Comment résumer par quelques vidéos la carrière qui, depuis la fin des années 1960, a mené José van Dam sur les plus grandes scènes du monde, et l’a poussé à explorer, avec les meilleurs musiciens de toutes les époques qu’il a traversées, un répertoire particulièrement vaste ? Malchance supplémentaire pour le prétentieux voulant se lancer dans une synthèse forcément réductrice, cet immense répertoire brille autant par son ampleur que par son indéniable constance dans la réussite : l’opéra italien et la création mondiale du Saint-François d’Assise de Messiaen, le répertoire français, Wagner, le lied et la mélodie… nul échec dans aucun de ces domaines ! Van Dam a su en saisir comme personne les particularités et les spécificités, tout en y apportant son incomparable « pâte », son goût du dire, sa voix somme toute étonnante, aussi claire dans l’élocution et dans l’énonciation de ses intentions musicales que profonde à l’oreille, riche des rondeurs que les grands violoncellistes savent tirer de leur instrument. Bien qu’il soit forcément injuste de résumer par une poignée d’extraits ce qui fut moins une carrière qu’une authentique trajectoire artistique, mûrement réfléchie et intelligemment conduite, et parce qu’il serait plus injuste encore d’ignorer ce maître à l’heure où, bientôt âgé de 70 ans, il s’apprête à mettre un terme à cette trajectoire, voici un éventail, forcément subjectif, de son art.

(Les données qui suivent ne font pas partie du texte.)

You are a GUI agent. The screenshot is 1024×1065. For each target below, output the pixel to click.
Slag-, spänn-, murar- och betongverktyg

(cet article fait partie du dossier « Don Van Dam, tout simplement »)
Youtube, heureusement, n’est pas avare en vidéos de José van Dam. Tant mieux : sa participation remarquée à d’authentiques films (le Don Giovanni de Joseph Losey en 1979, le Maître de Musique de Gérard Corbiau en 1988) ne doit pas occulter d’autres témoignages, tout aussi touchants.

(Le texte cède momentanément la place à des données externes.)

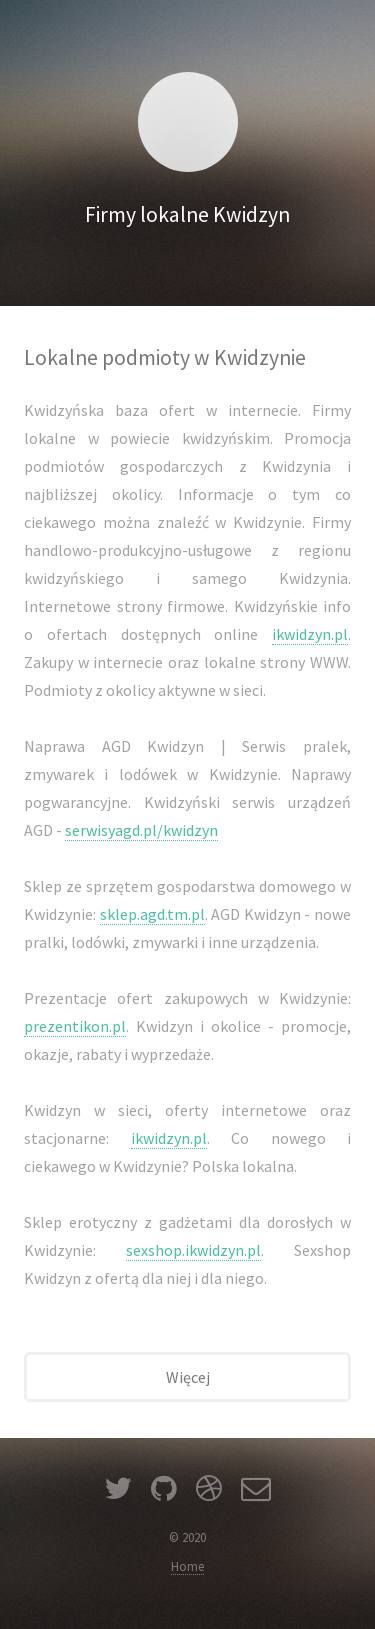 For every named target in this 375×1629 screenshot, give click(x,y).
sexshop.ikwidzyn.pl (193, 1250)
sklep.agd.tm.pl (152, 914)
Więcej (188, 1377)
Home (187, 1566)
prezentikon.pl (75, 1026)
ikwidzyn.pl (310, 634)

« Non piu andrai », extrait des Noces de Figaro de Mozart : Quelle affiche pour ces Noces données au Palais Garnier en 1980. Jugez vous-même : Bacquier, Janowitz, Popp, von Stade, Jane Berbié, Kurt Moll, Georg Solti au pupitre… et bien sûr José van Dam, Figaro profond, enfin débarrassé des gesticulations bouffonnes dont jusqu’alors on croyait bon de l’affubler. Le soupir sous le sourire, pour le dire vite ; pourrait-on être plus mozartien ?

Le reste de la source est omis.